My previous article in The Canadian , in which I reflected upon my
book Worlds Before Our Own, provoked dozens of inquiries from
readers. LINK Some stated that one of the cable channels -- some
thought it was the History Channel; others, Discovery; still
others, National Geographic -- had presented “proof” that the
“fused green glass” to be found in various areas had been created
by meteoric air blasts rather than prehistoric nuclear wars.


I remain open to many theories of Earth‘s prehistory. One of those
individuals prompted to write to me, who had the advantage of
having actually read Worlds Before Our Own, stated that I present
“in a clear and lucid style, information concerning anomalous
archeological finds without the hyperbole usually associated with
this type of material.”


While patches of “fused green glass” may in certain instances
have been caused by air blasts from meteors, I wonder if such a
natural phenomenon could have created all twenty-eight fields of
blackened and shattered stones that cover as many as 7000 miles
each in western Arabia.
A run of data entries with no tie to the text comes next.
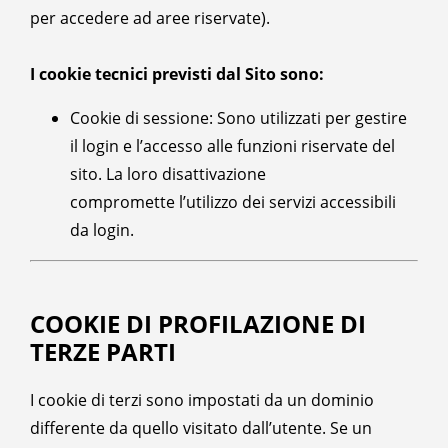
per accedere ad aree riservate).
I cookie tecnici previsti dal Sito sono:
Cookie di sessione: Sono utilizzati per gestire
il login e l’accesso alle funzioni riservate del
sito. La loro disattivazione
compromette l’utilizzo dei servizi accessibili
da login.
COOKIE DI PROFILAZIONE DI
TERZE PARTI
I cookie di terzi sono impostati da un dominio
differente da quello visitato dall’utente. Se un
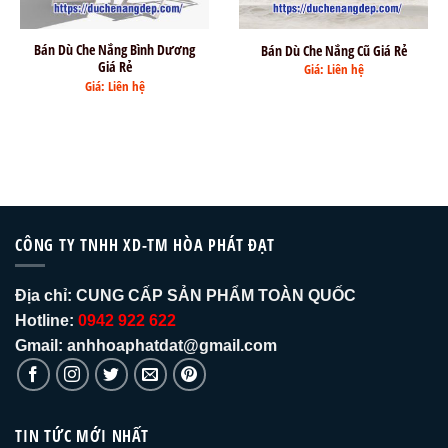
Bán Dù Che Nắng Bình Dương
Bán Dù Che Nắng Cũ Giá Rẻ
Giá Rẻ
Giá: Liên hệ
Giá: Liên hệ
CÔNG TY TNHH XD-TM HÒA PHÁT ĐẠT
Địa chỉ:
CUNG CẤP SẢN PHẨM TOÀN QUỐC
Hotline:
0942 922 622
Gmail: anhhoaphatdat@gmail.com
TIN TỨC MỚI NHẤT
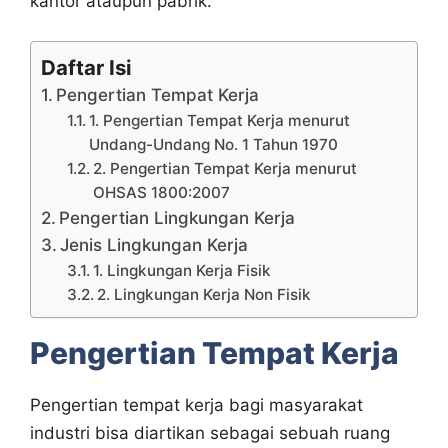
kantor ataupun pabrik.
Daftar Isi
Pengertian Tempat Kerja
1. Pengertian Tempat Kerja menurut
Undang-Undang No. 1 Tahun 1970
2. Pengertian Tempat Kerja menurut
OHSAS 1800:2007
Pengertian Lingkungan Kerja
Jenis Lingkungan Kerja
1. Lingkungan Kerja Fisik
2. Lingkungan Kerja Non Fisik
Pengertian Tempat Kerja
Pengertian tempat kerja bagi masyarakat
industri bisa diartikan sebagai sebuah ruang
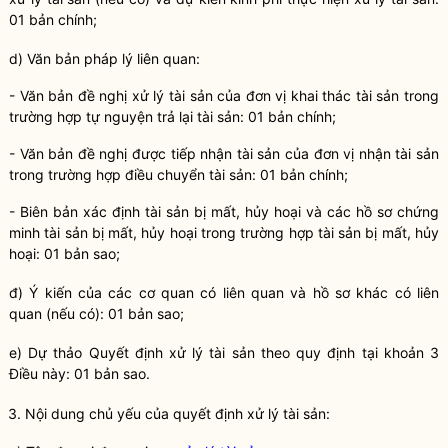
01 bản chính;
d) Văn bản pháp lý liên quan:
- Văn bản đề nghị xử lý tài sản của đơn vị khai thác tài sản trong
trường hợp tự nguyện trả lại tài sản: 01 bản chính;
- Văn bản đề nghị được tiếp nhận tài sản của đơn vị nhận tài sản
trong trường hợp điều chuyển tài sản: 01 bản chính;
- Biên bản xác định tài sản bị mất, hủy hoại và các hồ sơ chứng
minh tài sản bị mất, hủy hoại trong trường hợp tài sản bị mất, hủy
hoại: 01 bản sao;
đ) Ý kiến của các cơ quan có liên quan và hồ sơ khác có liên
quan (nếu có): 01 bản sao;
e) Dự thảo Quyết định xử lý tài sản theo quy định tại khoản 3
Điều này: 01 bản sao.
3. Nội dung chủ yếu của quyết định xử lý tài sản:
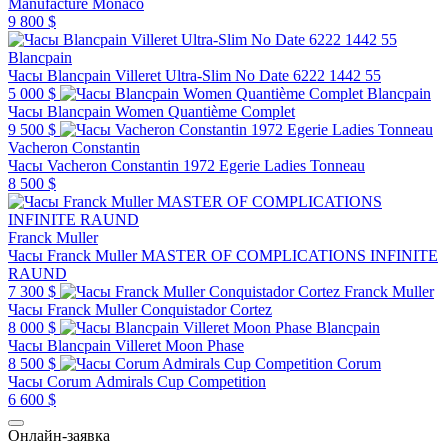
Manufacture Monaco
9 800 $
Blancpain
Часы Blancpain Villeret Ultra-Slim No Date 6222 1442 55
5 000 $
Blancpain
Часы Blancpain Women Quantième Complet
9 500 $
Vacheron Constantin
Часы Vacheron Constantin 1972 Egerie Ladies Tonneau
8 500 $
Franck Muller
Часы Franck Muller MASTER OF COMPLICATIONS INFINITE
RAUND
7 300 $
Franck Muller
Часы Franck Muller Conquistador Cortez
8 000 $
Blancpain
Часы Blancpain Villeret Moon Phase
8 500 $
Corum
Часы Corum Admirals Cup Competition
6 600 $
Онлайн-заявка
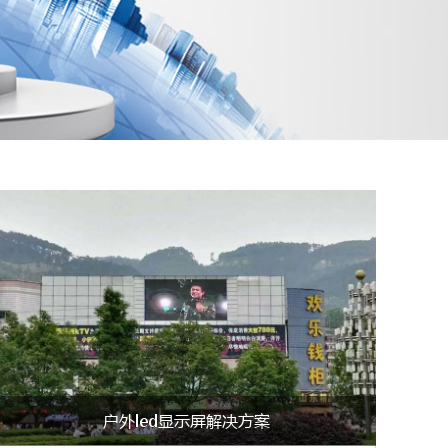
户外led显示屏解决方案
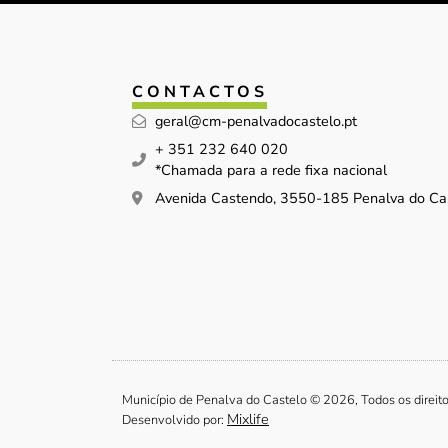
CONTACTOS
geral@cm-penalvadocastelo.pt
+ 351 232 640 020
*Chamada para a rede fixa nacional
Avenida Castendo, 3550-185 Penalva do Ca
Município de Penalva do Castelo © 2026, Todos os direit
Mixlife
Desenvolvido por:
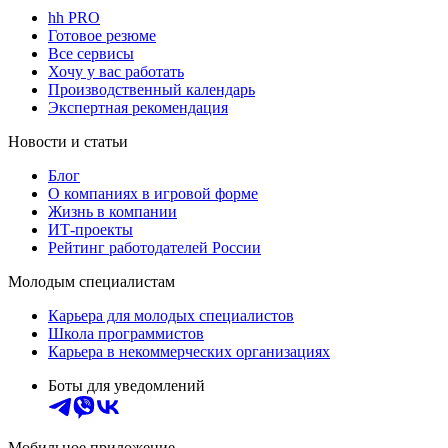
hh PRO
Готовое резюме
Все сервисы
Хочу у вас работать
Производственный календарь
Экспертная рекомендация
Новости и статьи
Блог
О компаниях в игровой форме
Жизнь в компании
ИТ-проекты
Рейтинг работодателей России
Молодым специалистам
Карьера для молодых специалистов
Школа программистов
Карьера в некоммерческих организациях
Боты для уведомлений
Мобильное приложение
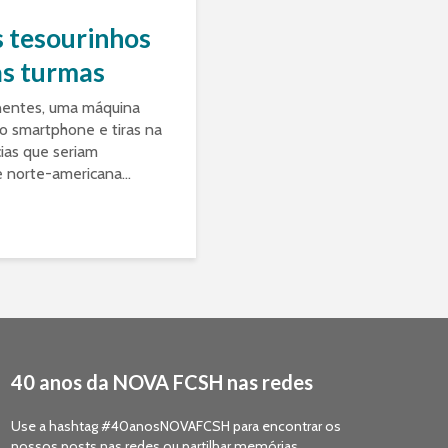
 tesourinhos
as turmas
entes, uma máquina
o smartphone e tiras na
cias que seriam
e norte-americana...
40 anos da NOVA FCSH nas redes
Use a hashtag #40anosNOVAFCSH para encontrar os
nossos posts nas redes ou partilhar memórias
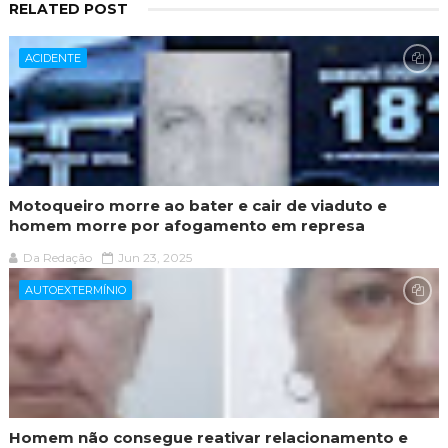
RELATED POST
ACIDENTE
Motoqueiro morre ao bater e cair de viaduto e
homem morre por afogamento em represa
Da Redação
Jun 23, 2025
AUTOEXTERMÍNIO
Homem não consegue reativar relacionamento e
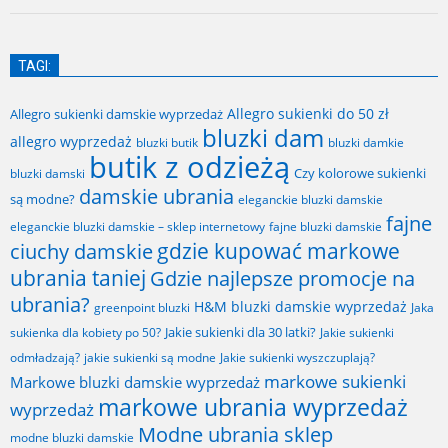
TAGI:
Allegro sukienki do 50 zł
Allegro sukienki damskie wyprzedaż
bluzki dam
allegro wyprzedaż
bluzki butik
bluzki damkie
butik z odzieżą
Czy kolorowe sukienki
bluzki damski
damskie ubrania
są modne?
eleganckie bluzki damskie
fajne
fajne bluzki damskie
eleganckie bluzki damskie – sklep internetowy
gdzie kupować markowe
ciuchy damskie
ubrania taniej
Gdzie najlepsze promocje na
ubrania?
H&M bluzki damskie wyprzedaż
greenpoint bluzki
Jaka
Jakie sukienki dla 30 latki?
sukienka dla kobiety po 50?
Jakie sukienki
odmładzają?
jakie sukienki są modne
Jakie sukienki wyszczuplają?
markowe sukienki
Markowe bluzki damskie wyprzedaż
markowe ubrania wyprzedaż
wyprzedaż
Modne ubrania sklep
modne bluzki damskie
The stones are densely grouped, as if they
might be the remains of cities, sharp-edged, and burned
black. Experts have decreed that they are not volcanic in origin, but
appear to date from the period when Arabia was thought to be a
lush and fruitful land that suddenly became scorched into an
instant desert.


What we know today as the Sahara Desert was once a tropical
region of heavy vegetation, abundant rainfall, and several large
rivers. Scientists have discovered areas of the desert in which soils
which once knew the cultivated influence of plow and farmer are
now covered by a thin layer of sand. Researchers have also found
an enormous reservoir of water below the parched desert area. The
source of such a large deposit of water could only have been the
heavy rains from the period of time before a fiery devastation
consumed the lush vegetation of the area.